René Bary, La Rhetorique Francoise Ou L'On Trouve de nouveaux Exemples sur les Passions & sur les Figures. Ou l'On Traite à Fonds de la Matière des Genres Oratoires, Paris, Pierre le Petit, 1660, troisième partie, « De la Ratiocination », p. 456

DE LA RATIOCINATION.

Cette figure consiste à donner raison des demandes qu’on fait à soy-mesme, & à éclaircir de suite en suite la proposition qu’on a mise en avant.

Exemple.

Quand nos anciens condamnoient une personne pour un grand crime, ils ne la condamnoient pas moins pour le mal qu’elle pouvoit faire, que pour celuy qu’elle avoit fait; Et pourquoy? parce que les crimes s’entresuivent, & qu’une femme, par exemple, qui partage son lit, est dans la derniere disposition de passer de l’adultere à l’empoisonnement, ou de la crainte aux embusches; Mais sur quoy fondoient-ils l’opinion qu’ils avoient de l’adultere : Sur ce qu’une courtisanne deshonnore ses parens & son mary, & que comme on apprehende souvent le ressentiment de ceux qui ont quelque empire sur nous: on s’efforce souvent aussi de prevenir par quelque adroite cruauté les maux dont on nous menace.

Autre exemple.

La Religion est une retraite heroïque, & sur quoy est fondée cette loüange? sur ce que le monde flatte les sens, & que le Monastere les mortifie: On donne des témoignages de sa précaution, lors qu’on se dépoüille de son bien: & d’où peut-on tirer les preuves de ce sentiment ? du danger des richesses.

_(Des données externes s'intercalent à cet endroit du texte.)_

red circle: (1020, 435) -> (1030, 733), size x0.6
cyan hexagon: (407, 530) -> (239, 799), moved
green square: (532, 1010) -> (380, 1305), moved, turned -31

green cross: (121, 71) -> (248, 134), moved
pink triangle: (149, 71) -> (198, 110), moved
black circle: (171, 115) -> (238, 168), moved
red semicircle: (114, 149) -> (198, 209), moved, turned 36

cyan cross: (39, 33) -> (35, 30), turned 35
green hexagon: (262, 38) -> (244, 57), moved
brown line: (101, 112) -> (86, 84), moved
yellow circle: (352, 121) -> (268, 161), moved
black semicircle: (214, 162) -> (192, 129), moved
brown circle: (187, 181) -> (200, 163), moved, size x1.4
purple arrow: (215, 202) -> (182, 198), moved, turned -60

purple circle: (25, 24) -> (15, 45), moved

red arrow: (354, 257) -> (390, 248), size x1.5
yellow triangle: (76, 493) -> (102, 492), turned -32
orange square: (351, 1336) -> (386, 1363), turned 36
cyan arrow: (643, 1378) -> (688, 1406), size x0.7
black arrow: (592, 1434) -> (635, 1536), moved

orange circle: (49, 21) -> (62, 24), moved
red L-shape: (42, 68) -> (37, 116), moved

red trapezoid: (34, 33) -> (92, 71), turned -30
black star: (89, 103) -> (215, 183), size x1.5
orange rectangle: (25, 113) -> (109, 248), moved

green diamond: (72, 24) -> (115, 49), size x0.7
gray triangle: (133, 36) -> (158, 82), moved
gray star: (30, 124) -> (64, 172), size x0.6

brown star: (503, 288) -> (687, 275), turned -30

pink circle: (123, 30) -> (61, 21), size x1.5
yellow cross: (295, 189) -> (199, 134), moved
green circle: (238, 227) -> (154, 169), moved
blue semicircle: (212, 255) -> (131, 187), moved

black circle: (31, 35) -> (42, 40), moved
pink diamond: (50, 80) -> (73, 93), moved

C’est choisir le veritable moyen d’estre sauvé que de choisir pour son sejour le sejour des austeritez: & qui verifie cette proportion? la necessité de la penitence. Il faut renoncer aux délicatesses de la nourriture. Il faut combattre ses appetits: Et pour quelle raison? parce que la bonne chere produit souvent de dangereux effets & qu’on ne peut rejetter la mortification du corps, qu’on ne neglige le salut de l’ame: On doit preferer les frequentations religieuses aux familiaritez mondaines:Et à cause de quoy? parce que dans la vie retirée, on est éloigné des occasions tentatives, & qu’on a tousjours devant ses yeux des exemples de sainteté, & que dans la vie éclatante, il est difficile d’avoir l’œil curieux, & le cœur indifferent, d’avoir l’ame chaste & l’oreille attentive, d’estre au milieu des plaisirs, & d’estre dans la retenuë.